Si la pintura ocupa sus mañanas, las tardes en las que no le apetece seguir pintando, y no hace visitas ni las recibe, le quedan más libres. Los personajes de la novela que está leyendo le parecen completamente muertos, así que escribe, en cambio, una carta que no ha dejado de tener presente en respuesta a otra que está ahora guardada en una casilla de su escritorio pintado. Cruza los pies por los tobillos y los esconde bajo su silla. Sí, su escritorio está frente a la ventana; lo desplazó hasta allí la pasada primavera para disfrutar de las vistas del jardín.

Mientras escribe, comprueba que éste es uno de esos extraños días con los que algunas veces París despierta en otoño, en los que la lluvia torrencial se convierte en aguanieve y luego en nieve. Effet de neige, effet d’hiver; vio este título el año pasado en una exposición en la que algunos de los nuevos pintores no sólo representaban la luz del sol y los campos verdes, sino también la nieve, una auténtica revolución pintando el frío. Se quedó anonadada ante aquellos lienzos que los periódicos machacaban. La nieve, cuando cuaja, contiene motas de gris. Contiene azul, en función de la luz, la hora del día y el cielo; contiene ocre e incluso marrón o violeta. Ella misma dejó ya de ver la nieve blanca el año pasado; casi recuerda el momento en que advirtió los ricos matices de la nieve mientras observaba su jardín.

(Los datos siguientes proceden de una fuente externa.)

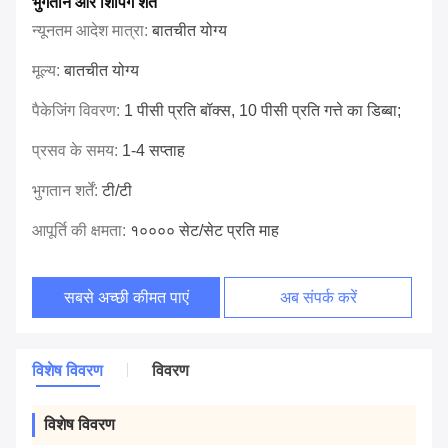
भुगतान और शिपिंग शर्तें
न्यूनतम आदेश मात्रा:
बातचीत योग्य
मूल्य:
बातचीत योग्य
पैकेजिंग विवरण:
1 पीसी प्रति बॉक्स, 10 पीसी प्रति गत्ते का डिब्बा;
प्रसव के समय:
1-4 सप्ताह
भुगतान शर्तें:
टी/टी
आपूर्ति की क्षमता:
१०००० सेट/सेट प्रति माह
सबसे अच्छी कीमत पाएं
अब संपर्क करें
विशेष विवरण
विवरण
विशेष विवरण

Ahora, la primera nevada de un nuevo invierno se materializa en un instante ante sus ojos; la lluvia se ha transformado sin avisar. Deja de escribir y limpia su pluma en el secador de franela que tiene al lado del codo, manteniendo la tinta lejos de su manga. Un sutil color cubre ya el jardín marchito; en efecto, no es blanco. ¿Es beis, hoy? ¿Plateado? ¿Incoloro, si semejante cosa es posible? Recoloca bien la hoja, moja la pluma y empieza a escribir otra vez. Le habla a su destinatario del modo en que la nieve fresca se posa en cada rama; del modo en que los arbustos, algunos de ellos verdes todo el año, se apiñan bajo un ingrávido velo que no es blanco; del banco, desnudo un instante bajo la lluvia y que al minuto acumula un delicado y suave cojín. Siente que él la escucha mientras desdobla la carta con sus elegantes y envejecidas manos. Ve sus ojos, llenos de contenido afecto, que absorben sus palabras.

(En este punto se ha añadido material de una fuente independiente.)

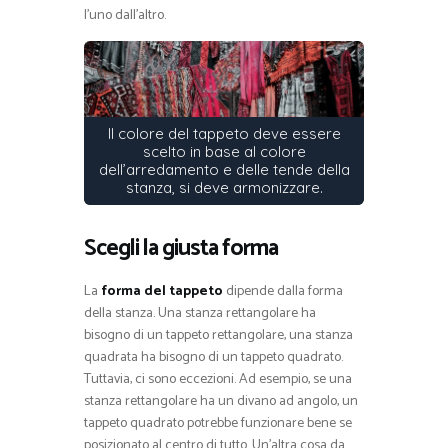
l’uno dall’altro.
Il colore del tappeto deve essere
scelto in base al colore
dell’arredamento e delle tende della
stanza, si deve armonizzare.
Scegli la giusta forma
La
forma del tappeto
dipende dalla forma
della stanza. Una stanza rettangolare ha
bisogno di un tappeto rettangolare, una stanza
quadrata ha bisogno di un tappeto quadrato.
Tuttavia, ci sono eccezioni. Ad esempio, se una
stanza rettangolare ha un divano ad angolo, un
tappeto quadrato potrebbe funzionare bene se
posizionato al centro di tutto. Un’altra cosa da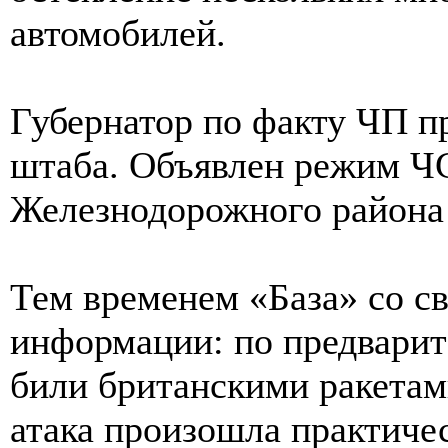
автомобилей.
Губернатор по факту ЧП п
штаба. Объявлен режим ЧС
Железнодорожного района
Тем временем «База» со с
информации: по предвари
били британскими ракетам
атака произошла практиче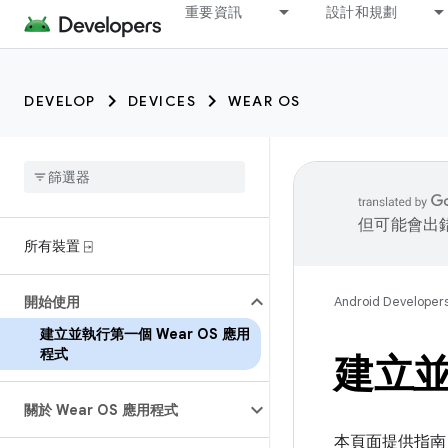
重要資訊
設計和規劃
DEVELOP
DEVICES
WEAR OS
但可能會出
所有裝置 ⍈
開始使用
Android Developer
建立並執行第一個 Wear OS 應用
程式
建立並
關於 Wear OS 應用程式
本頁面提供指南，協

Cuando más tarde llega el correo, hay otra carta de él, una que más tarde se perderá, en que le cuenta algo de sí mismo, o de su propio jardín aún sin cubrir por la nieve; debe de haberla escrito horas antes o anoche, porque vive en el centro de la ciudad. Quizá lamente (con gracioso encanto) lo vacía que está su propia vida: lleva años viudo y no tiene hijos. No los tiene, recuerda en ocasiones, igual que ella. Es lo bastante joven como para ser hija suya, su nieta incluso. Vuelve a doblar su carta con una sonrisa, luego la desdobla y la lee de nuevo.